Streets heart skipped a beat. He closed his eyes and smiled. "God, I miss her too" he whispered to himself. Do I tell her I miss her? Do I keep it cool? God where is her head at? I wish she would talk to me and end this guessing game.
Street didn't know how long his own heart to take this game with her anymore. But he imagined her trapped in that ICU ward, with Kira missing, her guilt and he understood.
"Yeah, I miss u too, I miss seeing you smile and having a laugh with you every day" he typed back. His thoughts flew back to Hondo. I need to admit to Hondo that I have feelings for Chris, huge feelings for Chris. I need to just man up!...But what the hell will that mean for us? Do I tell him tomorrow? Should I wait till I've sorted stuff out with Chris though? At least hopefully gotten back to being friends with her, Or is that gunna be too late? If the detectives find out and tell Hondo or Commander Hicks….. then shit will hit the fan. I will lose my family, my spot on SWAT and Chris"
His heart ached, head pounded, and hands trembled. He lay on his bed and he couldn't stop thinking about Chris, Kira and Ty and about almost telling the Commander and Hondo. Street had never been more torn about what to do. What should I reply to Hondo? Tell him now? Wait til tomorrow? Talk to Chris?... he was so lost.
He picked up his phone and twirled it for a minute in his fingers,
"No, all ok, I'll catch u tomoz" he replied to Hondo.

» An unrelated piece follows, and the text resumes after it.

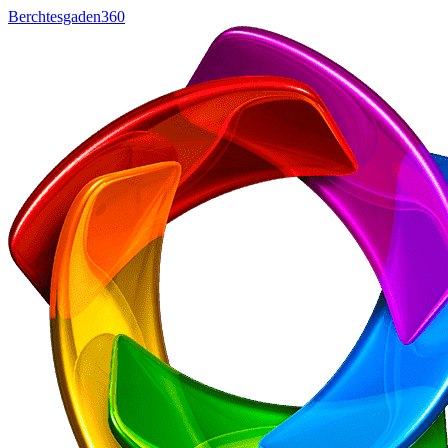
Berchtesgaden360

He was then debating whether he should txt Chris this late anymore as he was so tired, but his brain would not switch off and let him sleep.
"Ding"
Chris: "I'm sorry for how I have been Street. I hope you know that. I never meant to hurt you. I never wanted this all to end up like this".
Street lay there reading her words. "God …" he closed his eyes "I really need to talk her first about this all. I need to know what she wants, or I could stuff this all up for good"
"U still awake?" he typed ….."Man, what am I doing?" he thought after he had hit send.
Chris: "yeah, my brain won't shut off today…. U ok?" she replied
"Yeah I guess, tired, but can't shut off either. U ok?"
Chris: "I guess, no news yet, feel helpless and guilty as hell, it's eating me up"
Street lifted himself out of bed and hesitated a minute before grabbing up his clothes, his helmet and singing out to Luca that he had to go see a friend and would back later.
"I'm coming in" he wrote back as he started his bike and rode off. He felt his phone vibrate a few times in his pocket on the way in, but he ignored it. He needed to say the next part to her face.